The surrounding suburbs at the time of its opening were predominantly working-class slums, with many industrial facilities in the area. The tavern was at a crossroads of Ponsonby, Herne Bay, Freemans Bay, and what was the route down to the original waterfront near Victoria Park and the rest of the city. Three Lamps was also the connecting point for the Ponsonby and Herne Bay tramlines, meaning the Gluepot became a pivotal part of the area's cultural scene. Regular clientele of the Gluepot over the years included New Zealand's first Labour Party Prime Minister, Michael Joseph Savage, who moved to 63 O'Neill St nearby in 1908 while working as a brewery worker.

=== Live music ===
In 1967, following the removal of the "six o'clock swill" liquor trading laws, the Gluepot began hosting live music and entertainment to draw in patrons. From then until the mid-1970s, the style of music at The Gluepot catered predominantly for a Māori and Pacific Island audience, as Pākehā owners had moved further out of the city into the suburbs, and Māori alongside recently arrived Pacific Islanders had moved into the area in the 1940s and 1950s. Blind Māori group The Radars had a residency at the tavern that lasted seven years, coming to an end in 1976. Notable entertainers to have appeared at The Gluepot during this time included Billy T. James and Prince Tui Teka.

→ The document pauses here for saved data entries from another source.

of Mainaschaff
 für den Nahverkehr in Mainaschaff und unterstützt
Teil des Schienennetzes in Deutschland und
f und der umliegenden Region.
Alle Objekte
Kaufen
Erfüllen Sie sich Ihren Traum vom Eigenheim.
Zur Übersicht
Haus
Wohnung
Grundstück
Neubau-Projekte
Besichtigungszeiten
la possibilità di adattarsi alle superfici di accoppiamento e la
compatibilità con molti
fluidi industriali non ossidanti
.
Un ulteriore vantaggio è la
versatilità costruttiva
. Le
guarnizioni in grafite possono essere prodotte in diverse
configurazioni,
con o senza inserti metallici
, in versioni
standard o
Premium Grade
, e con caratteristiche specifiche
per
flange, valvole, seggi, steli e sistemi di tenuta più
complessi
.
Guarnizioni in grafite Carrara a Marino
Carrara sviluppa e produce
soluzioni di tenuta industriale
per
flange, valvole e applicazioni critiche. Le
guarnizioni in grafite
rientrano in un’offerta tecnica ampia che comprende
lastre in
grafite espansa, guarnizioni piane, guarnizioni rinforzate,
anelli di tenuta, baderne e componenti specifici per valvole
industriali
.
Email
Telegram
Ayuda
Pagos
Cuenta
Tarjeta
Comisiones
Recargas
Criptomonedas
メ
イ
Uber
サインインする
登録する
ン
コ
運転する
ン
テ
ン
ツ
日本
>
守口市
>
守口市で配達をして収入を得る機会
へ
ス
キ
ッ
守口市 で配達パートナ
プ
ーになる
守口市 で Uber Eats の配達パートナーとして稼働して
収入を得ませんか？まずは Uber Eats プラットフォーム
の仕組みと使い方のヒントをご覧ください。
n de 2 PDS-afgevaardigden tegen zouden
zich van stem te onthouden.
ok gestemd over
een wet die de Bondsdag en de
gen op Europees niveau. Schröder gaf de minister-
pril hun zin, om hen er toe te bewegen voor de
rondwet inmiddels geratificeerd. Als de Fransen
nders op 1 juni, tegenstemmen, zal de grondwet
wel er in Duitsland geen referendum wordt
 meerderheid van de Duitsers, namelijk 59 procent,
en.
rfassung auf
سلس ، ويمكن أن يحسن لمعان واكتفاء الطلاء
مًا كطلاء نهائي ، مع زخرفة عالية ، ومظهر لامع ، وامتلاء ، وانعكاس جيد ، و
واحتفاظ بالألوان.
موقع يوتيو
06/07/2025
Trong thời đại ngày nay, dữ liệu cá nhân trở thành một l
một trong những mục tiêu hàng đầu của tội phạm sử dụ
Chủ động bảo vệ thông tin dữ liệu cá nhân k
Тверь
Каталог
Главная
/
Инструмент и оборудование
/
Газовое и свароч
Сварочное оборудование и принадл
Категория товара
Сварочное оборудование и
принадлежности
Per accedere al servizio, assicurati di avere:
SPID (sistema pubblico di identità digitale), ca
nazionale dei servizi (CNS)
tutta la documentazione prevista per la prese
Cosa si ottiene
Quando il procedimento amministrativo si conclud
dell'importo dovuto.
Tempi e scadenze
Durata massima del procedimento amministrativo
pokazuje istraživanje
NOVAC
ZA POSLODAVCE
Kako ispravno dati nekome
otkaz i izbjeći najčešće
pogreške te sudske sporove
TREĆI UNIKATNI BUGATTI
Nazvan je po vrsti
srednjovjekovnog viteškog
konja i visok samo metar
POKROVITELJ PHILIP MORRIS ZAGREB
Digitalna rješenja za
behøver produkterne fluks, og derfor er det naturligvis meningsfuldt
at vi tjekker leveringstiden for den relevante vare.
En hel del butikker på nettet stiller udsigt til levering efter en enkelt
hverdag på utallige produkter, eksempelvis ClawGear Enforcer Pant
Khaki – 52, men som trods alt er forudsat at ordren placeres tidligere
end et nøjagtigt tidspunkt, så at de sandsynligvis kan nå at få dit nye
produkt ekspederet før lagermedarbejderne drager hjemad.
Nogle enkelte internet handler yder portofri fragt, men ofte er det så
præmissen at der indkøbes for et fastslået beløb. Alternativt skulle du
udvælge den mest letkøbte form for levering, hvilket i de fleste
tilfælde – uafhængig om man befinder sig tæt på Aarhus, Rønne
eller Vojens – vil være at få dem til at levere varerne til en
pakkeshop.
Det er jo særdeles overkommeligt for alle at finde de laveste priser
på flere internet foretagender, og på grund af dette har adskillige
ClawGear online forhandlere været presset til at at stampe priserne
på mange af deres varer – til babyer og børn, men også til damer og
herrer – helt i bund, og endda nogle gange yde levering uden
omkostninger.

From 1977, the style of the bands appearing at The Gluepot changed, with more Pākehā bands appearing and an emphasis on louder rock music. Hello Sailor was the first to play after their manager approached the Gluepot's booking agent, with their initial success prompting the venue to change tactics. A number of prominent and pivotal New Zealand bands appeared at The Gluepot, including Citizen Band, Th' Dudes, Mi-Sex, Toy Love, The Screaming Meemees, The Chills, The Verlaines, Straitjacket Fits, The Clean, Snapper, The Skeptics, The Bats and Shihad. The official capacity was around 600, though The Chills reputedly drew 1200 to one of their gigs. The venue also attracted overseas acts whose style suited small to medium-sized venues, among them John Cale, Hunters and Collectors, Nico, Paul Kelly, Warren Zevon, Lucinda Williams, John Prine, and Toots and The Maytals.

==== Live albums ====
Two tracks from Zevon's 1992 performance at the venue was later released as part of his Learning to Flinch live album.

A September 1980 recording of a Toy Love performance at the venue was released in 2012, titled Live At The Gluepot.

== Legacy ==
Owing to its importance in the history of the New Zealand live music scene and the cultural life of Auckland, the building gained a Category II listing from Heritage New Zealand in 1994.